Buckingham Palace have confirmed that Her Majesty The Queen will miss the State Opening of Parliament on Tuesday for only the third time in her reign. Due to “episodic mobility issues” Her Majesty will miss the state event and instead the Queen’s Speech will be read by The Prince of Wales on The Queen’s behalf.
Her Majesty The Queen has opened every session of Parliament in her reign except in 1959 and 1963 when she was pregnant with Prince Andrew and Prince Edward respectively. On those two occasions, the sessions were opened by the Lords Commissioners, while the Lord Chancellor read the Queen’s Speech.
The Prince of Wales will be accompanied by The Duchess of Cornwall and The Duke of Cambridge will also be in attendance.

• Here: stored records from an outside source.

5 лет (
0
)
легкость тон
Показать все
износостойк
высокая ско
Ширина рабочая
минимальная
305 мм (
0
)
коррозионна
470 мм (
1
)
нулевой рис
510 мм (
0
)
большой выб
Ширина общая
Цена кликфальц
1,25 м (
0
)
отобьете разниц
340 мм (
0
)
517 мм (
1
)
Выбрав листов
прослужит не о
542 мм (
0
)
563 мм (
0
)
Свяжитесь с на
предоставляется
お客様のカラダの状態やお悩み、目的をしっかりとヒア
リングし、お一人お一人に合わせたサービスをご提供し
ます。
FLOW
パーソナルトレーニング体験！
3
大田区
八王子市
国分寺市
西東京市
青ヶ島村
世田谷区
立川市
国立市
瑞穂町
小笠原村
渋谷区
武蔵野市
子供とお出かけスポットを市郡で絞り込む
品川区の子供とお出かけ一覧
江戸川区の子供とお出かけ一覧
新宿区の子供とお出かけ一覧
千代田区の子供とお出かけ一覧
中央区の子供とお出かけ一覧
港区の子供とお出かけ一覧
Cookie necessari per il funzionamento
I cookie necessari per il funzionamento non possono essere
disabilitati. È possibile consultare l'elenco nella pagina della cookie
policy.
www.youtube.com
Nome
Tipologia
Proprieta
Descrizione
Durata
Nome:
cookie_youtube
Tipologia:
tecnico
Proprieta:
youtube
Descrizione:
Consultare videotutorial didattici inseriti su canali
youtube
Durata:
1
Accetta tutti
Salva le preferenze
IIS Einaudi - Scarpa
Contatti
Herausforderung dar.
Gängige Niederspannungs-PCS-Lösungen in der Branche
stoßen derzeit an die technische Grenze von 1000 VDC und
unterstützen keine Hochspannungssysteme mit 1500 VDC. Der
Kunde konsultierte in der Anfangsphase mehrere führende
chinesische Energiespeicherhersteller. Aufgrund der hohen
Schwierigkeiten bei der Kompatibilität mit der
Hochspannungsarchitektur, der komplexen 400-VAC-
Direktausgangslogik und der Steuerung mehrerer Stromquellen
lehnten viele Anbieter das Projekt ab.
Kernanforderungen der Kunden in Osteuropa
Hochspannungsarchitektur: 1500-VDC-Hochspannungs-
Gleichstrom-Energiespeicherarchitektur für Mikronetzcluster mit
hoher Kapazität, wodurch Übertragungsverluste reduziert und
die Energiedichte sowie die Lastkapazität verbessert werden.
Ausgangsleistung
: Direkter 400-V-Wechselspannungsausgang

It is reported that Buckingham Palace were willing to wait until Tuesday morning to make the final decision with aides having prepared contingency plans for The Queen to attend including a “discrete wheelchair route” however it is understood The Queen is having too much difficulty walking and so will not attend.
A Buckingham Palace spokesperson commented, “The Queen continues to experience episodic mobility problems, and in consultation with her doctors has reluctantly decided that she will not attend the State Opening of Parliament tomorrow. At Her Majesty’s request, and with the agreement of the relevant authorities, The Prince of Wales will read The Queen’s speech on Her Majesty’s behalf, with The Duke of Cambridge also in attendance.”
A new Letters Patent was issued by The Queen to cover the State Opening delegating to Counsellors of State the royal function of opening a new session of Parliament. In this instance, it allows The Prince of Wales and The Duke of Cambridge to exercise this function.
The news comes just days after it was announced that Her Majesty would not attend any of this year’s garden parties at Buckingham Palace and will instead be represented by other members of The Royal Family.
The Queen is expected to take part in some virtual and private engagements later on this week.